HYDE ET UX v. Velvin

BRAND, J.,

concurring.

I concur in the result. The complaint was filed in December 1953. Defendant moved to strike portions of the complaint on 9 February 1954. The motion was allowed but not until 2 February 1955. Answer was filed on 15 February 1955. The case was set for trial on 21 November 1955 but was taken off the docket by the court at plaintiffs’ request. Counsel states and it is not denied that the case was set over, owing to conflict of dates, to a time to be later fixed by the court. The case was again set and again taken off *77the docket because of conflicting dates. Thereafter on May 31, 1956 plaintiff husband died.

Prior to 16 January 1957 notice was sent to the attorneys of record that unless some action was taken by January 20, 1957, the case would be dismissed for want of prosecution. On 16 January 1957 counsel for plaintiff wrote the judge that plaintiff was ready for trial. He said, “We believe we have a good cause of suit and desire to try it and will make any showing required, if you can give me an idea of what you wish me to show.” On 18 January the trial judge in Canyon City wrote counsel for plaintiff at Vale, and said, in part:

“Section 18.260 O.E.S. provides that the case shall be dismissed unless some good cause is shown why it should be continued. I presume that the next move is some sort of showing as to why it should be continued as a pending case. * * *”

In that letter he also said:

“I had assumed, after I had twice set the case down for trial, and then taken it off again, and with the death of the plaintiff, that the case would never be tried. * * *”

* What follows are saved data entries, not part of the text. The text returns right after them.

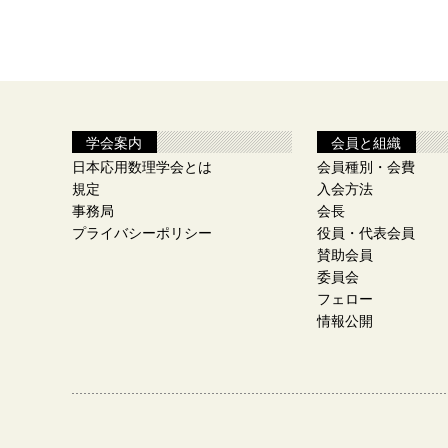
学会案内
会員と組織
日本応用数理学会とは
会員種別・会費
規定
入会方法
事務局
会長
プライバシーポリシー
役員・代表会員
賛助会員
委員会
フェロー
情報公開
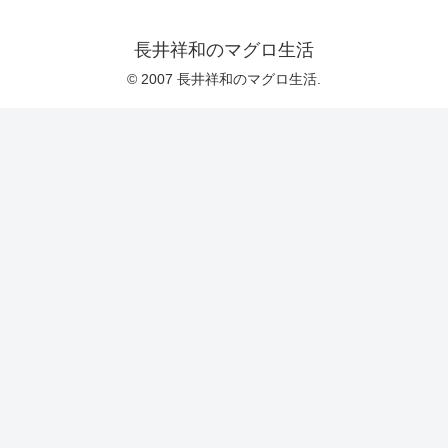
長井祥和のマグロ生活
© 2007 長井祥和のマグロ生活.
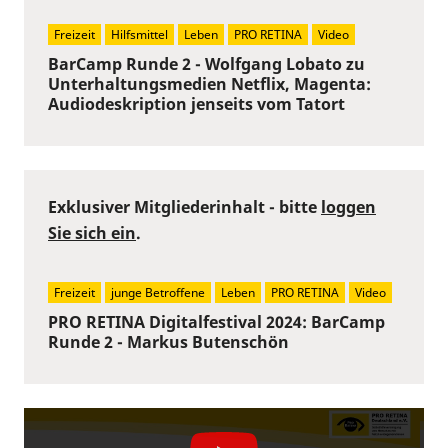
Freizeit
Hilfsmittel
Leben
PRO RETINA
Video
BarCamp Runde 2 - Wolfgang Lobato zu
Unterhaltungsmedien Netflix, Magenta:
Audiodeskription jenseits vom Tatort
Exklusiver Mitgliederinhalt - bitte
loggen
Sie sich ein
.
Freizeit
junge Betroffene
Leben
PRO RETINA
Video
PRO RETINA Digitalfestival 2024: BarCamp
Runde 2 - Markus Butenschön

On 22 January 1957 the trial court made an order dismissing the case, which was amended by a later order entered nunc pro tunc as of 22 January 1957. It would appear that the two continuances must be presumed to have been made for good cause since they were made pursuant to order of the court. The letter of the judge dated 18 January 1957 which suggested that “the next move is some sort of showing” indicated that some reasonable time would be allowed in which to make the showing, yet the case was dismissed on the 22nd of January. Wliat the mail service may be from Canyon City to Vale does not appear, but since the plaintiffs’ *78attorney indicated a desire to make a proper showing and the judge told him that a showing was the next move, it seems clear that the order of the 22nd was under the circumstances made with undue precipitancy. Again, the trial judge himself explains a portion of the delay. On learning of the death of the plaintiff on May 31, 1956, leaving only his wife as plaintiff, he assumed that the case would never be tried. This may explain why the court did not reset the ease for trial at the September term 1956.

On the whole record I am of the opinion that in dismissing the case as and when done, the court went beyond the bounds of a sound judicial discretion, though influenced by most commendable motives which might well be shared and acted upon by many other judges. For these reasons I concur in the result and hold that under the circumstances error was committed in dismissing the case.

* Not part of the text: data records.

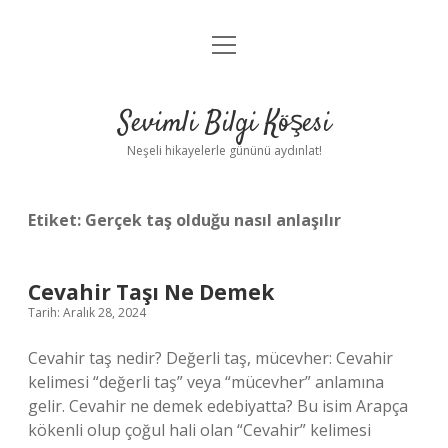
menüyü
Anasayfa
aç
Gizlilik Politikası
Sevimli Bilgi Köşesi
Yasal Uyarı
Neşeli hikayelerle gününü aydınlat!
Hakkımızda
Etiket:
Gerçek taş olduğu nasıl anlaşılır
Cevahir Taşı Ne Demek
Tarih: Aralık 28, 2024
Cevahir taş nedir? Değerli taş, mücevher: Cevahir
kelimesi “değerli taş” veya “mücevher” anlamına
gelir. Cevahir ne demek edebiyatta? Bu isim Arapça
kökenli olup çoğul hali olan “Cevahir” kelimesi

I cannot concur in that portion of the majority opinion which construes the statute ORS 18.260 to mean that if the plaintiff before the next regular motion day notifies the court that plaintiff has a just cause and is willing to proceed promptly, the court cannot, acting under the statute, dismiss the case even though it be found that there has in the past been unreasonable and inexcusable delay.

The majority concedes that a court within the limits of sound discretion has inherent power to dismiss a case because of unreasonable and inexcusable delay in the past. The statute authorizes dismissal for want of prosecution unless good cause is shown why it should be continued as a pending case. Want of prosecution refers to the past and to failure in the past to prosecute. If in the past there has been long and apparently unreasonable delay, then the requirement that *79good cause be shown why the case should be continued as pending implies that the showing should explain the past delay.

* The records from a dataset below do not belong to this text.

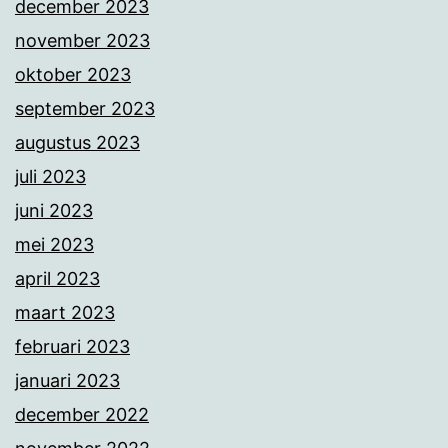
december 2023
november 2023
oktober 2023
september 2023
augustus 2023
juli 2023
juni 2023
mei 2023
april 2023
maart 2023
februari 2023
januari 2023
december 2022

I see no reason for giving the court a split personality by holding that if the court in an order states that it is acting on its inherent power it may dismiss for inexcusable delay, but if it merely cites OES 18.260 it loses such power and must continue the case if plaintiff says he is now ready for trial. I agree that the announcement of plaintiff that he was ready for trial was relevant to the question of dismissal vel non, but it is not the only and controlling consideration which determines whether the court in its discretion should dismiss a case for want of prosecution.

Mr. Justice McAllister joins in this opinion.